When you want to pull the wool over someone's eyes, the easiest way to do it is to employ indisputable facts, and present them in such a way as to enable the listener to draw an inappropriate conclusion, usually with the aid of some logical leger-de-main. Sometimes they won't bite. So you move on to myths. You invoke something that has been repeated so often that, through plain and simple brainwashing, it has come to be regarded as fact even though it has no factual basis to support it. Sometimes even the myth fails. So you have little choice but to move onto misconceptions. Misconceptions are a tricky animal, because they usually have their origins in indisputable facts. What you do is take a fact, tack something onto it that is not itself supported by facts, and hope to get away with passing it off as a fact by association. And if all else fails, you just have to lie.
Most of the time deceptions are manifestations of plain and simple dishonesty. But sometimes misconceptions themselves worm their way into our knowledge base in such a way that we forget where the lines lie between the underlying facts and the remora-like add-ons that attached themselves like suckers. To create a misconception you need three simple ingredients. First, you need a subject matter which is inherently complicated, but which can be easily described in simple terms so that people can feel comfortable with it to a certain level. Next, you need something which is actually incorrect. Third, you need a logical link - an argument or demonstration by which the flawed conclusion becomes conflated with the factual aspects of the subject matter.
There are many misconceptions that plague the complex world of digital audio.
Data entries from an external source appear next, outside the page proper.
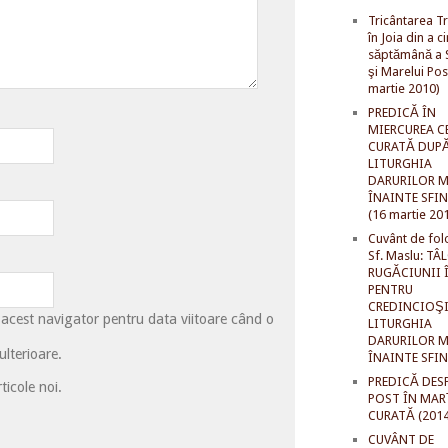
Tricântarea Tr
în Joia din a c
săptămână a S
şi Marelui Pos
martie 2010)
PREDICĂ ÎN
MIERCUREA C
CURATĂ DUP
LITURGHIA
DARURILOR M
ÎNAINTE SFI
(16 martie 20
Cuvânt de fol
Sf. Maslu: TÂ
RUGĂCIUNII 
PENTRU
CREDINCIOŞI
 acest navigator pentru data viitoare când o
LITURGHIA
DARURILOR M
lterioare.
ÎNAINTE SFI
PREDICĂ DES
ticole noi.
POST ÎN MAR
CURATĂ (2014
CUVÂNT DE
I am going to try and clarify one of them for you, because you will hear it repeated ad nauseam. It is the one where you will be told that by careful application of dither, you can extract signals whose amplitude lies below the LSB (least significant bit), and which, apparently, cannot otherwise be encoded.
I want to introduce you first to the concept of image enhancement. Many of you will have come across a scene in a movie or TV show where a blurred image is magically sharpened to incredible resolution with little more than a handful of keystrokes on a computer. It is utter balderdash. A misconception. But behind it lie some real facts. I have seen real demonstrations of blurry indistinct video of a military nature, where a computer is asked to uncover the presence of, say, a tank. When the magic button is pressed, a tank does indeed appear out of the murk. These demonstrations are very compelling and very convincing - and, yes, are factual. They key element of what is happening is that in order to see a tank, you have to be looking for a tank. If the murk hides a car, a hot-dog vendor, or even Osama Bin Laden holding a bazooka, you will never see them. You need to be looking specifically for them. How the technology works, is that the complex object hiding in the murk of the image disturbs the murk ever so slightly, and by correlating the disturbance with what we know of the appearance of a tank, we can infer to a greater or lesser degree, the presence of the tank. It is important to note that, so long as we are looking for the tank we will never be able to perceive Osama and his bazooka. We have to be looking specifically for him. And his bazooka.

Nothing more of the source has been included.